Blogger Sioux's Page said...

I love your new beginning for this, Renee. It is sooo powerful.(And how about saying you "leaped" out instead of "hopped"? I think it was a fierce action--and not a wimpy one--that got you out of that pot.)

4:08 AM  
Blogger Renee Roberson said...

Thanks, Sioux. You'll have to give credit to that new beginning to Angela, though! She dragged it right out from the bottom of the essay and said "this needs to be at the beginning!" I will definitely incorporate your suggestion of the word "leaped" instead of "hopped." Perfect!

6:43 AM  
Blogger sharono360 said...

This comment has been removed by the author.

8:07 AM  
Blogger sharono360 said...

Thank you for sharing this. I agree it is easy to focus on the "factual details" instead of the essence of the piece and what we want our readers to experience.

8:08 AM  
Blogger Angela said...

I can't wait to read the rewrite of this, Renee! All I really did was remove the instances of when you said you couldn't remember. In one paragraph you wrote that your memory was hazy, but then you went on to describe the guy's shaggy hair. That's a great detail, and you remember more than you think. :)

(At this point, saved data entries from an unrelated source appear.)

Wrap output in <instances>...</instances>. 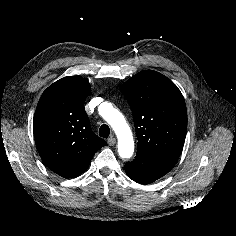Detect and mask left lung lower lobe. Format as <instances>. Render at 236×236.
Segmentation results:
<instances>
[{
	"label": "left lung lower lobe",
	"mask_w": 236,
	"mask_h": 236,
	"mask_svg": "<svg viewBox=\"0 0 236 236\" xmlns=\"http://www.w3.org/2000/svg\"><path fill=\"white\" fill-rule=\"evenodd\" d=\"M175 163L137 153L132 162L125 164V170L130 179L140 184L152 183L167 174Z\"/></svg>",
	"instance_id": "1"
}]
</instances>
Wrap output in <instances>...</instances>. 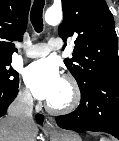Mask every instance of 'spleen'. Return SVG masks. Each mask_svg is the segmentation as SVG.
<instances>
[{"label":"spleen","instance_id":"3e777b00","mask_svg":"<svg viewBox=\"0 0 119 141\" xmlns=\"http://www.w3.org/2000/svg\"><path fill=\"white\" fill-rule=\"evenodd\" d=\"M100 141H106L104 138H102Z\"/></svg>","mask_w":119,"mask_h":141}]
</instances>
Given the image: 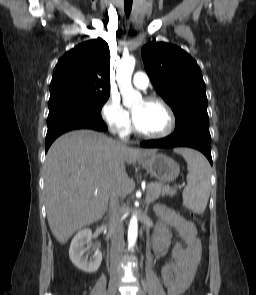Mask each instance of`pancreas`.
<instances>
[{"mask_svg":"<svg viewBox=\"0 0 256 295\" xmlns=\"http://www.w3.org/2000/svg\"><path fill=\"white\" fill-rule=\"evenodd\" d=\"M177 193L175 188L159 182H152L147 186V199L154 201L160 196H174Z\"/></svg>","mask_w":256,"mask_h":295,"instance_id":"pancreas-1","label":"pancreas"}]
</instances>
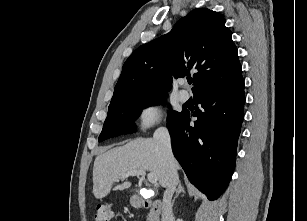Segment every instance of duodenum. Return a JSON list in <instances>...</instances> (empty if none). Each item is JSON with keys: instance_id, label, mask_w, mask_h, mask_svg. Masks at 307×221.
<instances>
[{"instance_id": "obj_1", "label": "duodenum", "mask_w": 307, "mask_h": 221, "mask_svg": "<svg viewBox=\"0 0 307 221\" xmlns=\"http://www.w3.org/2000/svg\"><path fill=\"white\" fill-rule=\"evenodd\" d=\"M137 204L141 208L149 209L150 221H160V216L162 212L161 200L139 199L137 201Z\"/></svg>"}]
</instances>
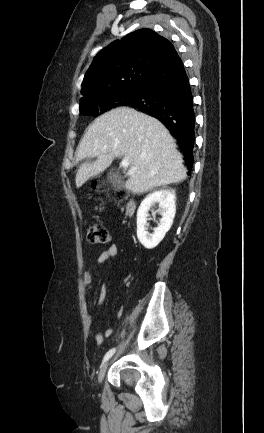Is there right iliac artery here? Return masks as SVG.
<instances>
[{
  "mask_svg": "<svg viewBox=\"0 0 264 433\" xmlns=\"http://www.w3.org/2000/svg\"><path fill=\"white\" fill-rule=\"evenodd\" d=\"M115 351H116V348H112L111 350H109L106 354H105V356H104V358H103V362H105V361H107L114 353H115Z\"/></svg>",
  "mask_w": 264,
  "mask_h": 433,
  "instance_id": "1",
  "label": "right iliac artery"
}]
</instances>
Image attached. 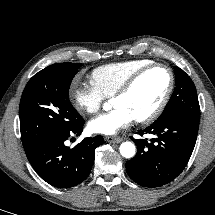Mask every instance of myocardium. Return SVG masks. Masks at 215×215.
<instances>
[{
    "label": "myocardium",
    "instance_id": "myocardium-1",
    "mask_svg": "<svg viewBox=\"0 0 215 215\" xmlns=\"http://www.w3.org/2000/svg\"><path fill=\"white\" fill-rule=\"evenodd\" d=\"M156 68H163L165 69L168 74H169V85L168 88L162 98V100L160 101V103L157 105V107L150 112L149 114H147L146 116L140 117V118H136L135 121L139 124H149L151 122H153L154 120H156L161 114L162 112L165 110L171 95L173 93L174 87H175V75L173 70L166 64L163 63H152L142 69H140L139 71H137L135 74H133L122 86L121 88L115 93L114 95V99L120 96H124L126 94H128L133 88L134 86L137 84V82L148 72L152 71L153 69Z\"/></svg>",
    "mask_w": 215,
    "mask_h": 215
}]
</instances>
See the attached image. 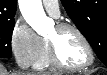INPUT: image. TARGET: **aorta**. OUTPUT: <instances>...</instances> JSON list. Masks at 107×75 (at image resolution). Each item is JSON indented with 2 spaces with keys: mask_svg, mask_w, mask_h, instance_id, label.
<instances>
[{
  "mask_svg": "<svg viewBox=\"0 0 107 75\" xmlns=\"http://www.w3.org/2000/svg\"><path fill=\"white\" fill-rule=\"evenodd\" d=\"M20 11L26 22L39 35H45L50 21L47 18L41 0H19Z\"/></svg>",
  "mask_w": 107,
  "mask_h": 75,
  "instance_id": "obj_1",
  "label": "aorta"
}]
</instances>
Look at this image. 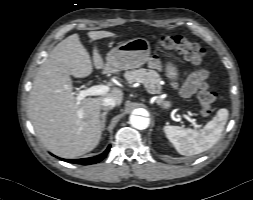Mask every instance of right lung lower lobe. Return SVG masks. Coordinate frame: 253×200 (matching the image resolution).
I'll list each match as a JSON object with an SVG mask.
<instances>
[{"mask_svg": "<svg viewBox=\"0 0 253 200\" xmlns=\"http://www.w3.org/2000/svg\"><path fill=\"white\" fill-rule=\"evenodd\" d=\"M109 150H110V146H108V148L102 154L97 155L95 157L83 158V159H65V161L70 162V163L83 164V165L94 164L101 161L103 158H105Z\"/></svg>", "mask_w": 253, "mask_h": 200, "instance_id": "right-lung-lower-lobe-1", "label": "right lung lower lobe"}]
</instances>
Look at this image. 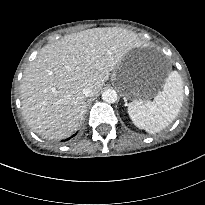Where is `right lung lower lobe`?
I'll return each instance as SVG.
<instances>
[{
  "label": "right lung lower lobe",
  "mask_w": 205,
  "mask_h": 205,
  "mask_svg": "<svg viewBox=\"0 0 205 205\" xmlns=\"http://www.w3.org/2000/svg\"><path fill=\"white\" fill-rule=\"evenodd\" d=\"M75 135H76V134H74L73 136H75ZM73 136H71V137H73ZM71 137H70V138H71ZM70 138H68V139H66V140H69Z\"/></svg>",
  "instance_id": "1"
}]
</instances>
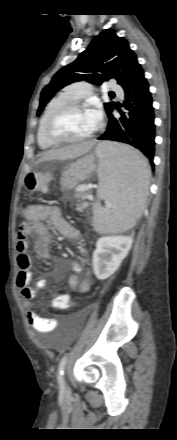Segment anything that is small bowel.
<instances>
[{"label": "small bowel", "instance_id": "small-bowel-1", "mask_svg": "<svg viewBox=\"0 0 177 440\" xmlns=\"http://www.w3.org/2000/svg\"><path fill=\"white\" fill-rule=\"evenodd\" d=\"M25 216L28 222L18 233L16 244L17 266L19 269L16 284L20 296L23 299V306L27 309V319L31 328L39 333H50L56 329L58 320L38 316L37 313L31 309V301L36 296L38 290H42L47 286L49 278L56 277V272L51 273L47 278L38 280L34 287L30 285L32 280V273L30 271L32 261L28 255V242L26 237L30 234L35 235L34 247L36 253L43 258H49L52 240L49 230L50 225L67 239L80 241L82 236L78 229L63 218L60 209L55 205H29L25 209ZM71 267L75 272L83 270L82 266L76 261L71 262ZM68 284L73 290H77L80 293H87L91 289L92 282L89 276L79 279L76 274H72L69 277ZM53 298H70V296L61 293L55 295Z\"/></svg>", "mask_w": 177, "mask_h": 440}]
</instances>
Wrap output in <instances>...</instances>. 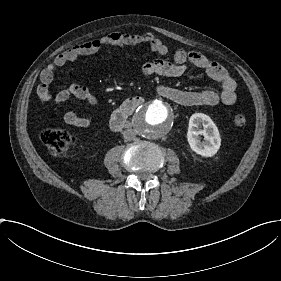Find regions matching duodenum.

I don't think we should necessarily "embellish," but rather massage the emotional memory out of our brains and trust ourselves. If we remembered it, that's good enough, even if we got the color wrong or the description of somebody. In reporting, if you asked people who witnessed the same event to describe what happened, they'd all describe some things differently. What's more important is what it means to you. It's better to remove all those "I think"s and replace them with what we do remember so it doesn't take readers out of the story.

Great post, and thanks for the shout out. :)

One of our email subscribers wrote a comment she wanted me to pass on to you:

"I thank you for posting this advice. I, too, have a background that focused on newswriting. This helped me to better understand the removal of boundaries in creative nonfiction." - Sue Chehrenegar

10:59 AM  
Blogger Sue Bradford Edwards said...

Food for thought as I start working on my memoir. I think I can!